Severn Trent said yesterday that it had significantly plugged the leaks its 29,000-mile network of pipes.
The Birmingham-based water and sewerage company was the only one in the industry to miss its leakage reduction targets last year.
It also faces prosecution by the Serious Fraud Office following claims that it fed false leakage data to the industry regulator.
The most up-to-date figures showed that ST lost 525 million litres of water every day in the year to March 2007. It plugged waste by nine million litres a day, but was well short of the 17 million litres target set by regulator Ofwat.
At the time the figures were announced last August, ST said it was spending an extra £45 million on tackling the problem.

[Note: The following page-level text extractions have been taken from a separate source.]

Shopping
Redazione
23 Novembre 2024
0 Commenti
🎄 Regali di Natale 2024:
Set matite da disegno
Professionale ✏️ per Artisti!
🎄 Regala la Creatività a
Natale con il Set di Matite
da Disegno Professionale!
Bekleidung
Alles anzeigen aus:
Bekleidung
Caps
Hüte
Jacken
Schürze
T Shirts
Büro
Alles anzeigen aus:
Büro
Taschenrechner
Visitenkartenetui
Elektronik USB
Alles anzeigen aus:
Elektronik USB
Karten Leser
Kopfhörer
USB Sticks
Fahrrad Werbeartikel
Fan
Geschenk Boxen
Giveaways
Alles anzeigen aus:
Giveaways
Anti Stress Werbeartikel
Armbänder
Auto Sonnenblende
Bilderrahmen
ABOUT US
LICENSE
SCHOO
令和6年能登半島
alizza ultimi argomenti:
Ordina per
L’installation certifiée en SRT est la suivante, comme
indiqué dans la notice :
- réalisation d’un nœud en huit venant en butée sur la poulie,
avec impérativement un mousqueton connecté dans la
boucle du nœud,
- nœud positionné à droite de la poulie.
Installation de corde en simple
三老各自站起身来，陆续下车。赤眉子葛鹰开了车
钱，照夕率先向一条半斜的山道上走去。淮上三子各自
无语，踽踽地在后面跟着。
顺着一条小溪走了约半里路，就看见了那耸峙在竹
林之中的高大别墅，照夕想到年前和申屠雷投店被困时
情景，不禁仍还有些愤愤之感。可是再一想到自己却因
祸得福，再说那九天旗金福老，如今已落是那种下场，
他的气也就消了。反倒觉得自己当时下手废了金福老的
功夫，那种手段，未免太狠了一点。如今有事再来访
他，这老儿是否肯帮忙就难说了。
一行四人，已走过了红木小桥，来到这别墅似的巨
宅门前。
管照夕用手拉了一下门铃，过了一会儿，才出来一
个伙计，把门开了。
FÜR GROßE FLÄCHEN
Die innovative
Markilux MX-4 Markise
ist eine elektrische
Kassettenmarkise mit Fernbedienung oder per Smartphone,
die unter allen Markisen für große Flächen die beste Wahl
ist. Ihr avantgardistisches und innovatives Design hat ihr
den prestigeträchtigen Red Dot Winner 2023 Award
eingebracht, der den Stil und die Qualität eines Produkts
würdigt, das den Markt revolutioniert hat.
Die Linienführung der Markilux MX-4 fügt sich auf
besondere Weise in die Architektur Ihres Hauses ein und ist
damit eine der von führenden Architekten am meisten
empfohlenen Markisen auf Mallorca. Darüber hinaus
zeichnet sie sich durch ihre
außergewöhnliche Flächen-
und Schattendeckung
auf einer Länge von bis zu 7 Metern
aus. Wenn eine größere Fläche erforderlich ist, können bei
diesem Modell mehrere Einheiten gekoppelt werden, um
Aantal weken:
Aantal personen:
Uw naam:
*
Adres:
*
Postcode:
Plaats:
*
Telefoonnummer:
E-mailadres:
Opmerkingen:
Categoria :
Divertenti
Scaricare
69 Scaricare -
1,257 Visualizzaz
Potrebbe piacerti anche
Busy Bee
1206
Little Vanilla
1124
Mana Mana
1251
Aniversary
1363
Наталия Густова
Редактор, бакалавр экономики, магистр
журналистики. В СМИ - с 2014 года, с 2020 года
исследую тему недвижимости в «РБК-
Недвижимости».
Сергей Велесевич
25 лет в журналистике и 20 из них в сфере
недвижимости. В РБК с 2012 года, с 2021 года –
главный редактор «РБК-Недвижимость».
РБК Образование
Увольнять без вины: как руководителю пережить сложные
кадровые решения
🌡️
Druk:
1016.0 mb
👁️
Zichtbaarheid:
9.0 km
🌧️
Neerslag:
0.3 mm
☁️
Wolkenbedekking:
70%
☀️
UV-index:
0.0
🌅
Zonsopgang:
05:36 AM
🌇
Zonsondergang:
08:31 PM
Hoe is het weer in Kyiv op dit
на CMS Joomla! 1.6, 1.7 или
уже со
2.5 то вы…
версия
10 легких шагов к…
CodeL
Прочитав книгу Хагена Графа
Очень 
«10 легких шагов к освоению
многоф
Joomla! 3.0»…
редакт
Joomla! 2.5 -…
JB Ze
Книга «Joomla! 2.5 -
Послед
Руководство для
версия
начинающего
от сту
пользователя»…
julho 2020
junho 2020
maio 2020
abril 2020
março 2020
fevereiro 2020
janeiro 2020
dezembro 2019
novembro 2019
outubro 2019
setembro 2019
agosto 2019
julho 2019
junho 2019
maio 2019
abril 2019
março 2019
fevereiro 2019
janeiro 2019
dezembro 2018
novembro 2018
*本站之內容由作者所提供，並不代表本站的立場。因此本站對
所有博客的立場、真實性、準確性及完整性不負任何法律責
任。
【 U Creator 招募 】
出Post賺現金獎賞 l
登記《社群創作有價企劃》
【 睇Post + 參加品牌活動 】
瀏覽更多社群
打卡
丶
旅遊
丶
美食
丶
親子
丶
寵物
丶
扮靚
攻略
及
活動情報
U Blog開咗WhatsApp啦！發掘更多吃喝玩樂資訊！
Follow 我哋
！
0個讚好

In an interim management statement to the stock market yesterday, it said: "Our focus on continuous improvement is delivering tangible results in our improved performance on leakage management, with a significant reduction in levels of leakage.
"We remain on track to achieve the Ofwat annual target for the year ending March 31, 2008."
Yesterday's brief statement, which came ahead of a pre-close period trading update on April 2, said the gross economic cost of last summer's flooding remained unchanged at between £25 million and £35 million. Expected insurance recoveries also remain unchanged at £10 million-£20 million.
At the time of its interim results announcement last November, ST said the cost of the floods across Tewkesbury, Cheltenham and Gloucester had washed away its profits growth.
Flooding forced the evacuation of the company's Mythe water treatment works near Tewkesbury and 50 million litres of bottled water were distributed to afflicted customers.
It was said to be the biggest single emergency that the UK water industry had ever faced.
ST also said yesterday that current trading was in line with expectations and it was on track to meet Ofwat's operating cost targets for the full year 2007-08.
The company, which serves 3.7 million household and business customers across central England and parts of Wales, has recently axed hundreds of jobs as it restructured and turned itself from a multi-interest conglomerate back into a core water and sewerage business with a greatly streamlined management structure. It has plans to relocate its HQ from Sheldon to a new £45 million base in Coventry.